In this multi-part blog series, Julie Underwood interviews the women who were the first female managers in cities across the country:
Male mentors made a difference
Another question that I asked was: “What convinced you that you should take this next step in your career?” Much has been written about the differences between women and men with regards to this issue, with one widely read article being, The Confidence Gap in The Atlantic.
For Kris it was when her past (male) supervisor, someone who knew her well and who she trusted, who helped convince her. She said that it wasn’t that she lacked confidence; it was more about validation. Kris knew that she had worked hard to develop her skills and build a good network of professionals and peers to call on and it was validating when her boss and mentor confirmed her readiness.
I feel I cannot overstate the importance of having a mentor help get you to the next level. Eden said, “While serving as Assistant City Manager in Sandy Springs, Georgia, I was extremely fortunate to work for a City Manager (John McDonough) who is an amazing mentor. Having his confidence helped make the decision easier for me.” Denise had a similar response, “I had good mentors that encouraged me and helped me prepare for the selection process.” And speaking from my experience, my boss and mentor, Bob Olander, told me I was ready and capable; this built up the confidence I needed to apply and compete for the job.

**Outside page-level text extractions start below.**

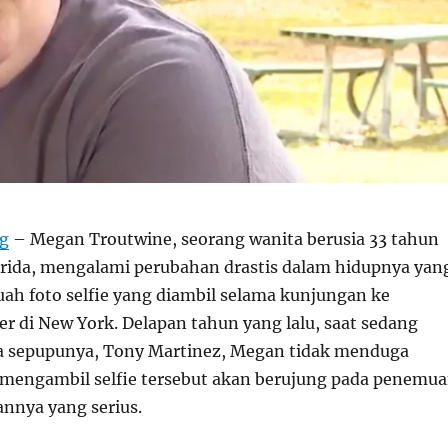
rg
– Megan Troutwine, seorang wanita berusia 33 tahun
orida, mengalami perubahan drastis dalam hidupnya yan
uah foto selfie yang diambil selama kunjungan ke
er di New York. Delapan tahun yang lalu, saat sedang
a sepupunya, Tony Martinez, Megan tidak menduga
mengambil selfie tersebut akan berujung pada penemu
annya yang serius.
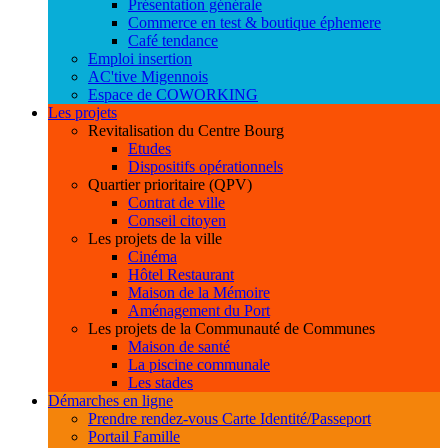
Présentation générale
Commerce en test & boutique éphemere
Café tendance
Emploi insertion
AC'tive Migennois
Espace de COWORKING
Les projets
Revitalisation du Centre Bourg
Etudes
Dispositifs opérationnels
Quartier prioritaire (QPV)
Contrat de ville
Conseil citoyen
Les projets de la ville
Cinéma
Hôtel Restaurant
Maison de la Mémoire
Aménagement du Port
Les projets de la Communauté de Communes
Maison de santé
La piscine communale
Les stades
Démarches en ligne
Prendre rendez-vous Carte Identité/Passeport
Portail Famille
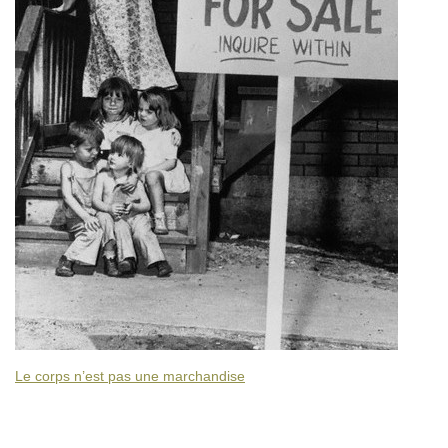
Le corps n’est pas une marchandise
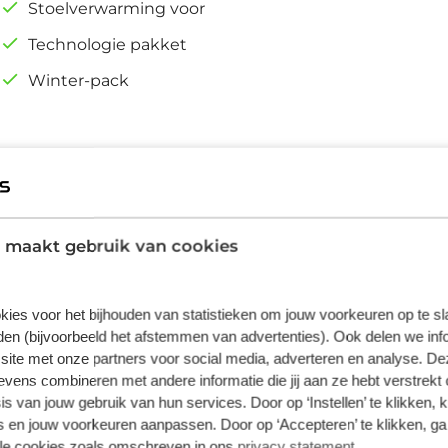
Stoelverwarming voor
Technologie pakket
Winter-pack
nnen afwijken van de daadwerkelijke
 maakt gebruik van cookies
worden ontleend. Vraag onze
uto.
kies voor het bijhouden van statistieken om jouw voorkeuren op te s
en (bijvoorbeeld het afstemmen van advertenties). Ook delen we inf
site met onze partners voor social media, adverteren en analyse. De
ens combineren met andere informatie die jij aan ze hebt verstrekt 
s van jouw gebruik van hun services. Door op ‘Instellen’ te klikken, 
 en jouw voorkeuren aanpassen. Door op ‘Accepteren’ te klikken, ga
lle cookies zoals omschreven in ons
privacy statement
.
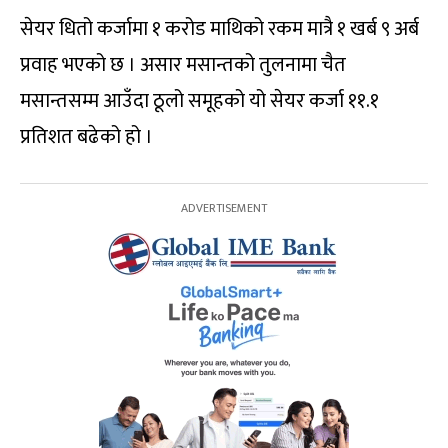
सेयर धितो कर्जामा १ करोड माथिको रकम मात्रै १ खर्ब ९ अर्ब
प्रवाह भएको छ । असार मसान्तको तुलनामा चैत
मसान्तसम्म आउँदा ठूलो समूहको यो सेयर कर्जा ११.१
प्रतिशत बढेको हो ।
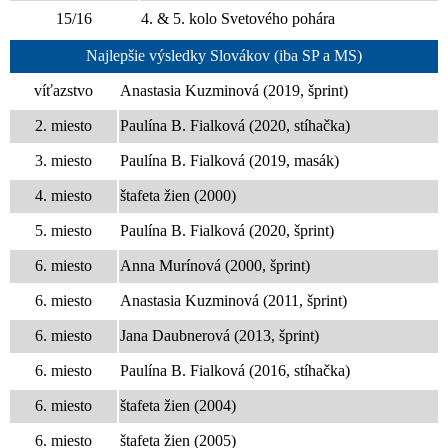
15/16
4. & 5. kolo Svetového pohára
Najlepšie výsledky Slovákov (iba SP a MS)
víťazstvo
Anastasia Kuzminová (2019, šprint)
2. miesto
Paulína B. Fialková (2020, stíhačka)
3. miesto
Paulína B. Fialková (2019, masák)
4. miesto
štafeta žien (2000)
5. miesto
Paulína B. Fialková (2020, šprint)
6. miesto
Anna Murínová (2000, šprint)
6. miesto
Anastasia Kuzminová (2011, šprint)
6. miesto
Jana Daubnerová (2013, šprint)
6. miesto
Paulína B. Fialková (2016, stíhačka)
6. miesto
štafeta žien (2004)
6. miesto
štafeta žien (2005)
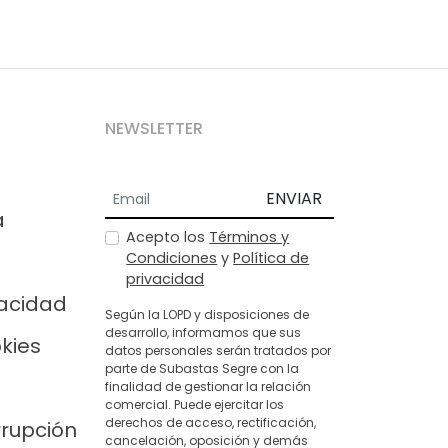
NEWSLETTER
ENVIAR
a
Acepto los
Términos y
Condiciones
y
Política de
privacidad
vacidad
Según la LOPD y disposiciones de
desarrollo, informamos que sus
okies
datos personales serán tratados por
parte de Subastas Segre con la
finalidad de gestionar la relación
comercial. Puede ejercitar los
derechos de acceso, rectificación,
rrupción
cancelación, oposición y demás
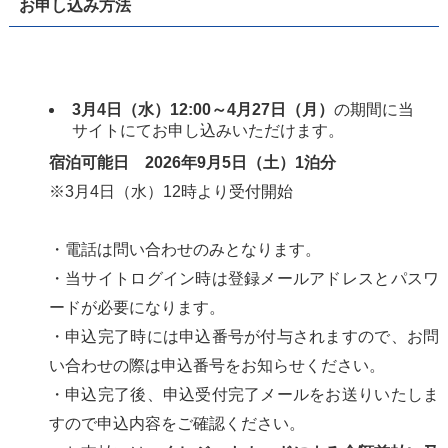
お申し込み方法
3月4日（水）12:00～4月27日（月）
の期間に当
サイトにてお申し込みいただけます。
宿泊可能日 2026年9月5日（土）1泊分
※3月4日（水）12時より受付開始
・電話は問い合わせのみとなります。
・当サイトログイン時は登録メールアドレスとパスワ
ードが必要になります。
・申込完了時には申込番号が付与されますので、お問
い合わせの際は申込番号をお知らせください。
・申込完了後、申込受付完了メールをお送りいたしま
すので申込内容をご確認ください。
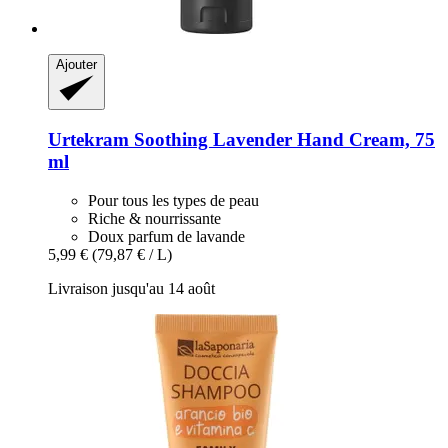
Ajouter
Urtekram
Soothing Lavender Hand Cream, 75
ml
Pour tous les types de peau
Riche & nourrissante
Doux parfum de lavande
5,99 €
(79,87 € / L)
Livraison jusqu'au 14 août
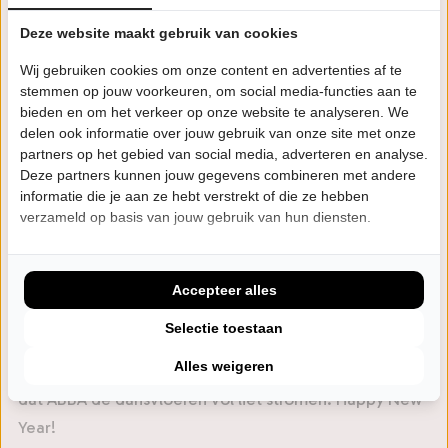
Deze website maakt gebruik van cookies
Er is natuurlijk niks zo mooi als het origineel, maar nu
dat niet meer voor handen is, is er gelukkig ABBA
Wij gebruiken cookies om onze content en advertenties af te
Revival, dat hetzelfde effect op de gemoedstoestand
stemmen op jouw voorkeuren, om social media-functies aan te
bieden en om het verkeer op onze website te analyseren. We
heeft. De Britse tributeband is meerdere malen door
delen ook informatie over jouw gebruik van onze site met onze
de Agent’s Association of Great Britain uitgeroepen tot
partners op het gebied van social media, adverteren en analyse.
de nummer-1 ABBA Tribute van het Verenigd
Deze partners kunnen jouw gegevens combineren met andere
informatie die je aan ze hebt verstrekt of die ze hebben
Koninkrijk. De reden: de groep zorgt voor optredens
verzameld op basis van jouw gebruik van hun diensten.
die akelig dicht bij het origineel komen. Er wacht je
een fabelachtige show met nauwgezette
choreografieën, schitterende kleding, prachtige
Accepteer alles
decors en natuurlijk het belangrijkste: muzikaal
Selectie toestaan
vakmanschap van het allerhoogste niveau. En zo leidt
Alles weigeren
ABBA Revival je op een nostalgische reis naar de tijd
dat ABBA de dansvloeren vol liet stromen. Happy New
Year!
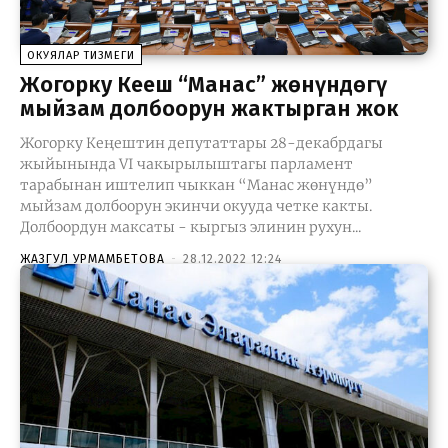
ОКУЯЛАР ТИЗМЕГИ
Жогорку Кеңеш “Манас” жөнүндөгү
мыйзам долбоорун жактырган жок
Жогорку Кеңештин депутаттары 28-декабрдагы
жыйынында VI чакырылыштагы парламент
тарабынан иштелип чыккан “Манас жөнүндө”
мыйзам долбоорун экинчи окууда четке какты.
Долбоордун максаты - кыргыз элинин рухун...
ЖАЗГУЛ УРМАМБЕТОВА
-
28.12.2022 12:24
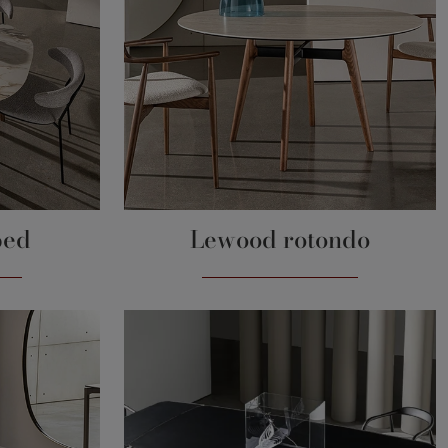
ped
Lewood rotondo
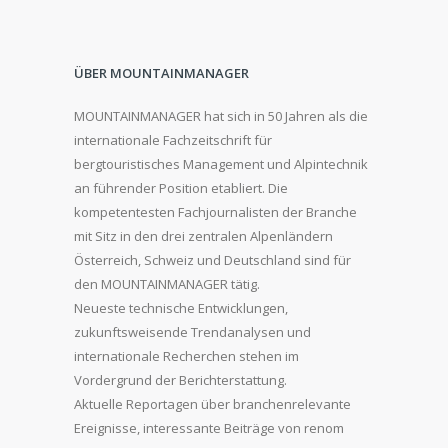
ÜBER MOUNTAINMANAGER
MOUNTAINMANAGER hat sich in 50 Jahren als die
internationale Fachzeitschrift für
bergtouristisches Management und Alpintechnik
an führender Position etabliert. Die
kompetentesten Fachjournalisten der Branche
mit Sitz in den drei zentralen Alpenländern
Österreich, Schweiz und Deutschland sind für
den MOUNTAINMANAGER tätig.
Neueste technische Entwicklungen,
zukunftsweisende Trendanalysen und
internationale Recherchen stehen im
Vordergrund der Berichterstattung.
Aktuelle Reportagen über branchenrelevante
Ereignisse, interessante Beiträge von renom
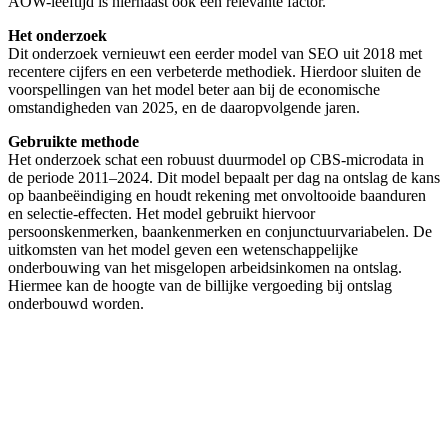
AOW-leeftijd is hiernaast ook een relevante factor.
Het onderzoek
Dit onderzoek vernieuwt een eerder model van SEO uit 2018 met
recentere cijfers en een verbeterde methodiek. Hierdoor sluiten de
voorspellingen van het model beter aan bij de economische
omstandigheden van 2025, en de daaropvolgende jaren.
Gebruikte methode
Het onderzoek schat een robuust duurmodel op CBS-microdata in
de periode 2011–2024. Dit model bepaalt per dag na ontslag de kans
op baanbeëindiging en houdt rekening met onvoltooide baanduren
en selectie-effecten. Het model gebruikt hiervoor
persoonskenmerken, baankenmerken en conjunctuurvariabelen. De
uitkomsten van het model geven een wetenschappelijke
onderbouwing van het misgelopen arbeidsinkomen na ontslag.
Hiermee kan de hoogte van de billijke vergoeding bij ontslag
onderbouwd worden.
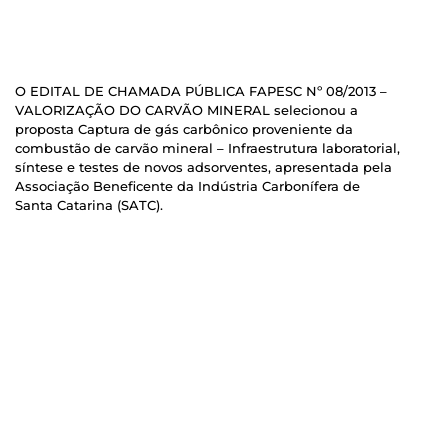
O EDITAL DE CHAMADA PÚBLICA FAPESC Nº 08/2013 –
VALORIZAÇÃO DO CARVÃO MINERAL selecionou a
proposta Captura de gás carbônico proveniente da
combustão de carvão mineral – Infraestrutura laboratorial,
síntese e testes de novos adsorventes, apresentada pela
Associação Beneficente da Indústria Carbonífera de
Santa Catarina (SATC).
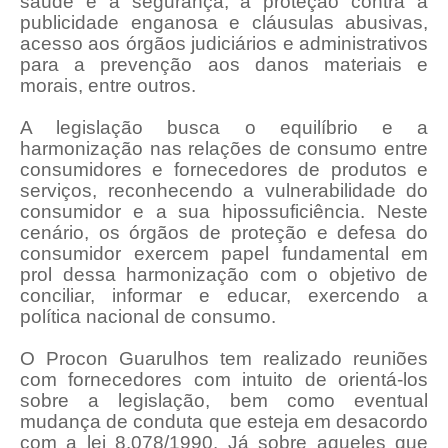
saúde e a segurança, a proteção contra a
publicidade enganosa e cláusulas abusivas,
acesso aos órgãos judiciários e administrativos
para a prevenção aos danos materiais e
morais, entre outros.
A legislação busca o equilíbrio e a
harmonização nas relações de consumo entre
consumidores e fornecedores de produtos e
serviços, reconhecendo a vulnerabilidade do
consumidor e a sua hipossuficiência. Neste
cenário, os órgãos de proteção e defesa do
consumidor exercem papel fundamental em
prol dessa harmonização com o objetivo de
conciliar, informar e educar, exercendo a
política nacional de consumo.
O Procon Guarulhos tem realizado reuniões
com fornecedores com intuito de orientá-los
sobre a legislação, bem como eventual
mudança de conduta que esteja em desacordo
com a lei 8.078/1990. Já sobre aqueles que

In Jeri’s experience, by virtue of the field she is in, she simply had more male role models she looked up to. In fact, it meant a lot to her personally and professionally when the Police Chief in Phoenix, Jack Harris, put his trust in her and named her Assistant Chief.
For the women who had a chance to be in an acting role, they realized that they could do the job, and for some, they were just ready for the “big chair.” There were a few who didn’t know they were ready; it was more about an opportunity presenting itself.